**WORK REQUIRED**. In the records below, find the line that contains "до зеркального" and the line that contains "A/S. LT717300010002241806"; write out exactly those two lines and everything between them, without the pictures.

··· TASK DATA ···

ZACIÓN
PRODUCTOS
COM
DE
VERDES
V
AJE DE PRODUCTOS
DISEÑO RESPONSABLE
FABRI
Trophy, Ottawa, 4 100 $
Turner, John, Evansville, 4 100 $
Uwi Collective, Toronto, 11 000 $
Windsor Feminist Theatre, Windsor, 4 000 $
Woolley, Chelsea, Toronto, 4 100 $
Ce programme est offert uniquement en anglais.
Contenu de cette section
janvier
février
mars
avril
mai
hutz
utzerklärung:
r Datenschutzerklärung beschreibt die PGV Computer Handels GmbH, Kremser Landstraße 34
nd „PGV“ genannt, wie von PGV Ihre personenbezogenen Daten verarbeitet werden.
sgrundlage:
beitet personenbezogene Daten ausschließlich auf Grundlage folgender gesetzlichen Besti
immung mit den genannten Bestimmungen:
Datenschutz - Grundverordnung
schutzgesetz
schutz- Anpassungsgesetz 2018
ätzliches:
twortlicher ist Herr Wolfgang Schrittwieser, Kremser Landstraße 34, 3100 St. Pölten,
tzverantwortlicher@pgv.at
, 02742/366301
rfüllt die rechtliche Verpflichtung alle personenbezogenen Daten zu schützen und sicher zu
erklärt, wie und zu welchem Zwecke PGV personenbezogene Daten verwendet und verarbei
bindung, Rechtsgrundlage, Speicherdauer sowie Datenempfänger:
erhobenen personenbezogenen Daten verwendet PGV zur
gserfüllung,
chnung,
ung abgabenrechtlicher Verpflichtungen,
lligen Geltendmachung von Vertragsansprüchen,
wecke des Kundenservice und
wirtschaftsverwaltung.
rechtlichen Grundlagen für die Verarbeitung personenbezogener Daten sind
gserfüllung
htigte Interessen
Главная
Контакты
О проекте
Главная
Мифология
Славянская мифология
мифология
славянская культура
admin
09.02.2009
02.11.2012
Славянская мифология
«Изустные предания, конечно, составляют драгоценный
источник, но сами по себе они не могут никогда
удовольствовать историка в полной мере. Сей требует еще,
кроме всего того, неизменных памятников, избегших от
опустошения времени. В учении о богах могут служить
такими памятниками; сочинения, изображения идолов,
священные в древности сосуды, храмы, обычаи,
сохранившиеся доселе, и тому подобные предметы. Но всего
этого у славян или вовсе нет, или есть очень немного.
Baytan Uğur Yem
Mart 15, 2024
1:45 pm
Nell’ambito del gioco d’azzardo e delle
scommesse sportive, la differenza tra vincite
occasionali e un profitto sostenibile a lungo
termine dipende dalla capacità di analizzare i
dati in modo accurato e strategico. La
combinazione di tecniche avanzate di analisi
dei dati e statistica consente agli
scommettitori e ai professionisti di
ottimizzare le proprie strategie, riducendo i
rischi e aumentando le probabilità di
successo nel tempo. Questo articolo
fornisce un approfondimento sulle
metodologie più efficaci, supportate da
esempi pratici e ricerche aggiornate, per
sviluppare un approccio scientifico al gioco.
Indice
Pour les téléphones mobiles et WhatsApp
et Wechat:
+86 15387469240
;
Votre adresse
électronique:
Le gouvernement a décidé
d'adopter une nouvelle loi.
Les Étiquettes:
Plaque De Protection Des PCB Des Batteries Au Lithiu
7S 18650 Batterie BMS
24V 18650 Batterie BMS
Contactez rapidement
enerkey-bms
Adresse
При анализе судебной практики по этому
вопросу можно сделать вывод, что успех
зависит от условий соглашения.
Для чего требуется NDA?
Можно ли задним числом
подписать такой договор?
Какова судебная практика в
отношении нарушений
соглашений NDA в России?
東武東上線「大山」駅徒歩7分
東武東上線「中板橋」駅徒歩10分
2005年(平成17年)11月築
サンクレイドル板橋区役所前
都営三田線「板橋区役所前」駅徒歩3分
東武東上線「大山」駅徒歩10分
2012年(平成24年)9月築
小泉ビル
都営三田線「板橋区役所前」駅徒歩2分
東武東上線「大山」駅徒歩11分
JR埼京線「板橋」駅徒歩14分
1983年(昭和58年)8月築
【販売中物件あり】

···
··· TASK DATA ···

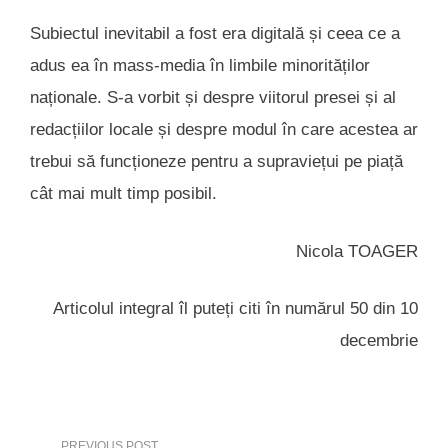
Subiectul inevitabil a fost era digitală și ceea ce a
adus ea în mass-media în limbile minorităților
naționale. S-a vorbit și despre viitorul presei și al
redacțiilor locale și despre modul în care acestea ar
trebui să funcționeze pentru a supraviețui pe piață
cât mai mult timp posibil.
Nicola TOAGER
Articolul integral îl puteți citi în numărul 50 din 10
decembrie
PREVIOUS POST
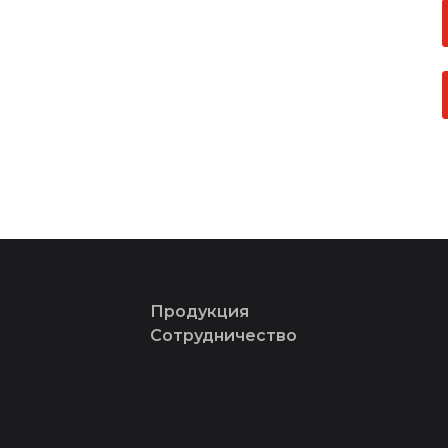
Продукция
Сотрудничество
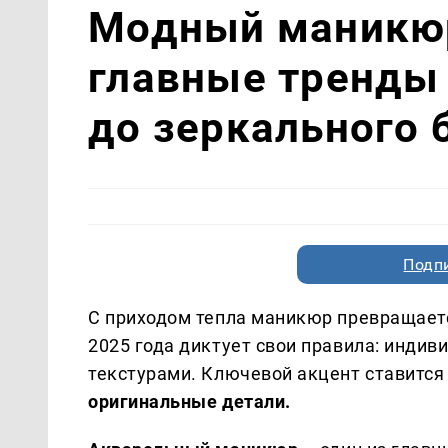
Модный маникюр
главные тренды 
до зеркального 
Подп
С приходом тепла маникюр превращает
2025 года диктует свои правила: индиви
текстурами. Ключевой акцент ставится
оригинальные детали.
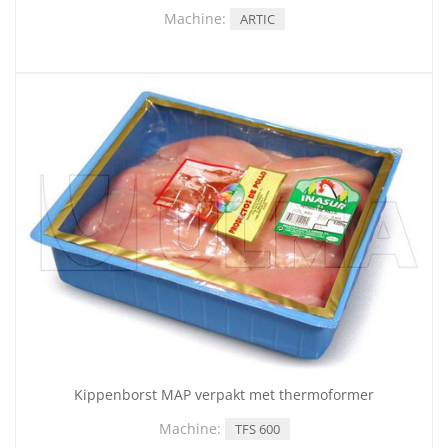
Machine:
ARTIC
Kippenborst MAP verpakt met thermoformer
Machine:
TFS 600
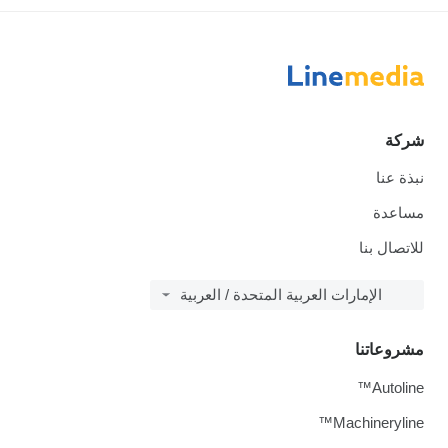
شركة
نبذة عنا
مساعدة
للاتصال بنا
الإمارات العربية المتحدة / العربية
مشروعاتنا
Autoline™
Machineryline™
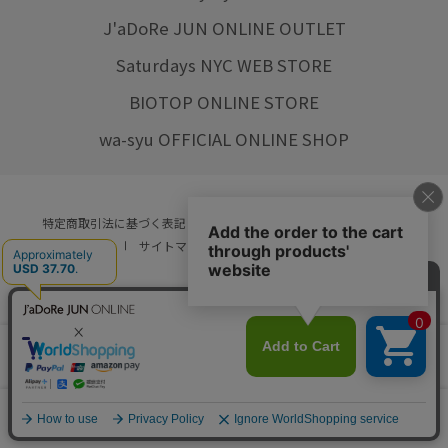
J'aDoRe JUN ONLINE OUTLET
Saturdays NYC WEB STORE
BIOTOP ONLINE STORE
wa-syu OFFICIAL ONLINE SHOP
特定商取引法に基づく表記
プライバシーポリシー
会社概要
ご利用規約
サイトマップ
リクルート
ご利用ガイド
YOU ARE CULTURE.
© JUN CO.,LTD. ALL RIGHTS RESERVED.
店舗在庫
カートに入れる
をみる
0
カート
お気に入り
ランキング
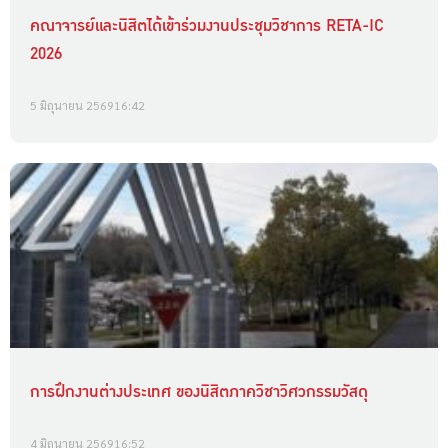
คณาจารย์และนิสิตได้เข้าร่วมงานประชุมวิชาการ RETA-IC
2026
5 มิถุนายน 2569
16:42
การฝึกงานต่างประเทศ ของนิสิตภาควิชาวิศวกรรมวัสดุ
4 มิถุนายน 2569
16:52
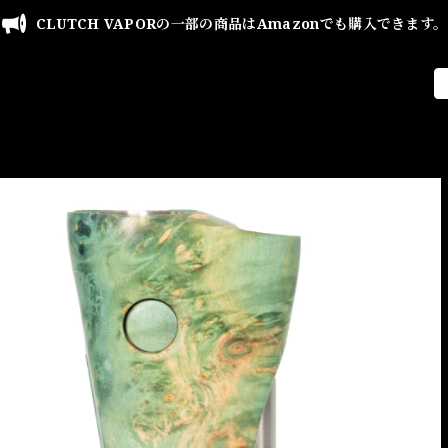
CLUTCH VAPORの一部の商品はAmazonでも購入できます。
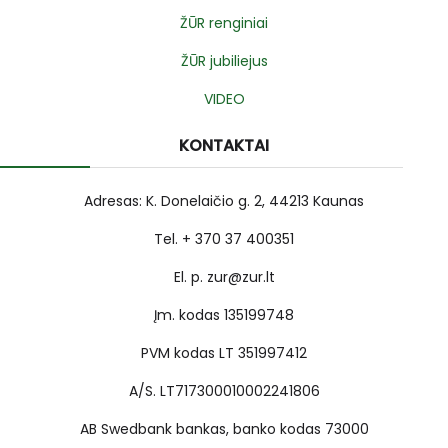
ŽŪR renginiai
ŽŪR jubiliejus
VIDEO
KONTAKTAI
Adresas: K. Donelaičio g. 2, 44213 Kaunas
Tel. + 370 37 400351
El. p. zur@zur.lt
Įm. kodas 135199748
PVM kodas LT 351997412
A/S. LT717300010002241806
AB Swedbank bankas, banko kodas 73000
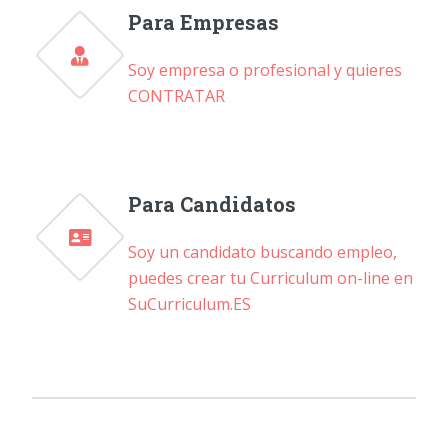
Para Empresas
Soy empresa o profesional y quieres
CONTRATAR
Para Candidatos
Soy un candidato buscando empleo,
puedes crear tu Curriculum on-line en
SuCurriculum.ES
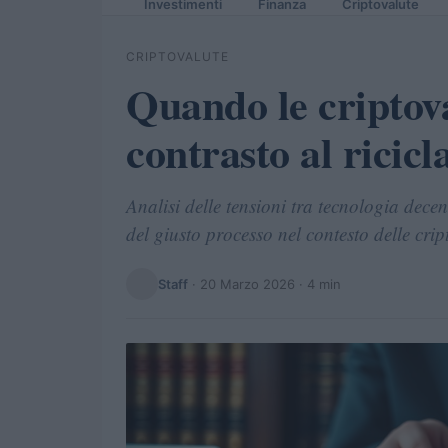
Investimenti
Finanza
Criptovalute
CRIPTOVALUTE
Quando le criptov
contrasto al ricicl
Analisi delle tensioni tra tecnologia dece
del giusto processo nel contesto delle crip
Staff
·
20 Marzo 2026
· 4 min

···

**ANSWER SECTION**.
до зеркального 
Подп
С приходом тепла маникюр превращает
2025 года диктует свои правила: индиви
текстурами. Ключевой акцент ставится
оригинальные детали.
Machine:
ARTIC
Kippenborst MAP verpakt met thermoformer
Machine:
TFS 600
شركة
نبذة عنا
مساعدة
للاتصال بنا
الإمارات العربية المتحدة / العربية
مشروعاتنا
Autoline™
Machineryline™
J'aDoRe JUN ONLINE OUTLET
Saturdays NYC WEB STORE
BIOTOP ONLINE STORE
wa-syu OFFICIAL ONLINE SHOP
特定商取引法に基づく表記
プライバシーポリシー
会社概要
ご利用規約
サイトマップ
リクルート
ご利用ガイド
YOU ARE CULTURE.
© JUN CO.,LTD. ALL RIGHTS RESERVED.
店舗在庫
カートに入れる
をみる
0
カート
お気に入り
ランキング
คณาจารย์และนิสิตได้เข้าร่วมงานประชุมวิชาการ RETA-IC
2026
5 มิถุนายน 2569
16:42
การฝึกงานต่างประเทศ ของนิสิตภาควิชาวิศวกรรมวัสดุ
4 มิถุนายน 2569
16:52
CLUTCH VAPORの一部の商品はAmazonでも購入できます。
ŽŪR renginiai
ŽŪR jubiliejus
VIDEO
KONTAKTAI
Adresas: K. Donelaičio g. 2, 44213 Kaunas
Tel. + 370 37 400351
El. p. zur@zur.lt
Įm. kodas 135199748
PVM kodas LT 351997412
A/S. LT717300010002241806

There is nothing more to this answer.